Title: Information and Complexity Measures Applied to Observed and Simulated Soil Moisture Time Series Authors
|Pan, Feng -|
|Hill, Robert -|
Submitted to: Hydrological Sciences Journal
Publication Type: Peer Reviewed Journal
Publication Acceptance Date: April 14, 2011
Publication Date: September 9, 2011
Citation: Pan, F., Pachepsky, Y.A., Guber, A.K., Hill, R. 2011. Information and Complexity Measures Applied to Observed and Simulated Soil Moisture Time Series. Hydrological Sciences Journal. 56:1027-1039. Interpretive Summary: Modeling of soil moisture dynamics is used as an important tool in many engineering and regulatory decisions. Pathways of water in soils are very complex. This complexity is easy to perceive, but is difficult to represent in mathematical terms without making broad simplifying assumptions. Different sets of assumptions have been proposed and many different models of soil water flow have been developed as a result. The critical question, then, is to decide which model is better. The usual approach to model evaluation is to use the differences between simulated and measured water contents to evaluate model accuracy. This approach, however, often does not discriminate between models; therfore, other methods to select models are needed. We attempted to use information theory methods of pattern analysis, akin to methods of bioinformatics to analyze the simulated and measured soil water content time series. The model was then evaluated in terms of its ability to reproduce patterns in time series along with the model point accuracy. Using one-year-monitoring data from the OPE3 USDA-ARS site, we found that pattern discrimination methods worked well in characterization of soil water model output. We observed, that soil functions as an information filter; as the depth increases, soil moisture patterns gain more and more structure and order as compared to the random patterns of rainfall. Results of this work are important for micrometeorologists, hydrologists, agronomists, and environmental engineers in that they suggest a method that can help to improve the reliability of soil moisture forecasts and soil moisture availability evaluations.

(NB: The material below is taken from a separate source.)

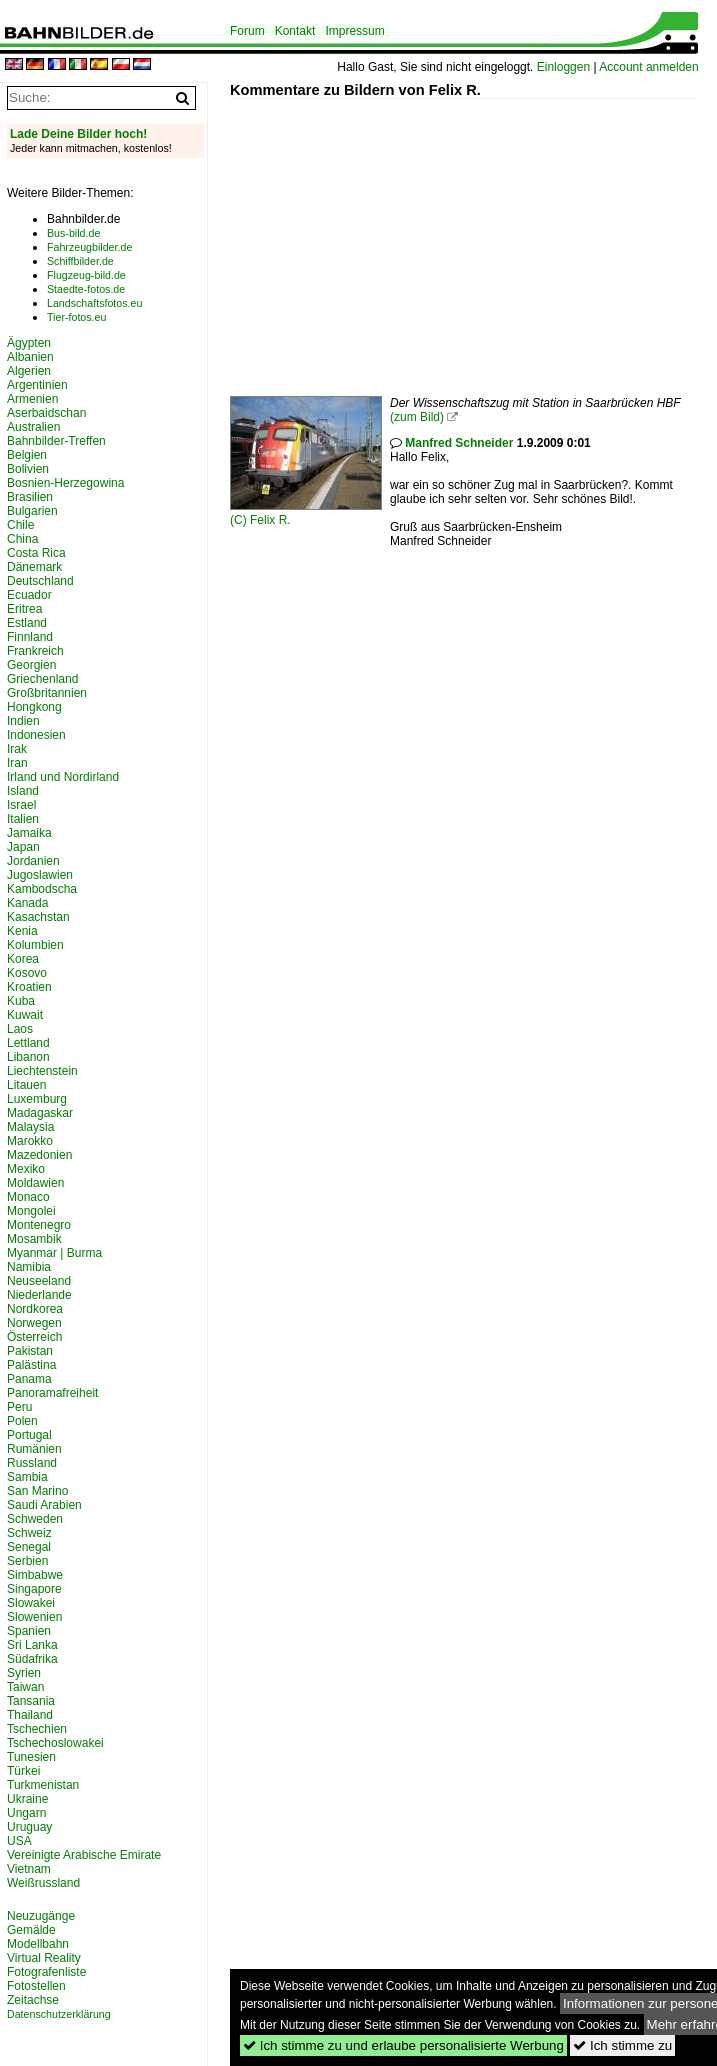 The height and width of the screenshot is (2066, 717). What do you see at coordinates (354, 31) in the screenshot?
I see `Impressum` at bounding box center [354, 31].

Technical Abstract: Time series of soil moisture-related parameters provides important insights in functioning of soil water systems. Analysis of patterns within these time series has been used in several studies. The objective of this work was to compare patterns in observed and simulated soil moisture contents to understand whether modeling leads to a substantial loss of information or complexity. The time series was observed at four plots in sandy soils within the USDA-ARS OPE3 experimental watershed for a year, precipitation and evapotranspiration were measured and estimated, respectively, thereby, and soil water flow was simulated with the HYDRUS-1D software. Information content measures were the metric entropy and the mean information gain, and complexity measures were the fluctuation complexity and the effective measure complexity. These measures were computed based on the binary encoding of soil moisture time series, and used probabilities of patterns, i.e. probabilities of joint or sequential appearance of symbol sequences. The information content of daily soil moisture content time series was much smaller than the one of rainfall data, and had the higher complexity, indicating soil worked essentially as the information filter. The information content and complexity decreased and increased with the depth respectively, demonstrating the increase in the information filtering action of soil. The information measures of simulated soil moisture content were close to the ones of the measurements, indicating the successful simulation of patterns in data. The spatial variability of the information measures for simulated soil moisture content at all depths was less pronounced than the one of measured time series. Compared with precipitation and estimated ET, soil moisture time series had more structure and less randomness in this work. The information measures can provide useful complementary knowledge about model performance and patterns in observation and modeling results.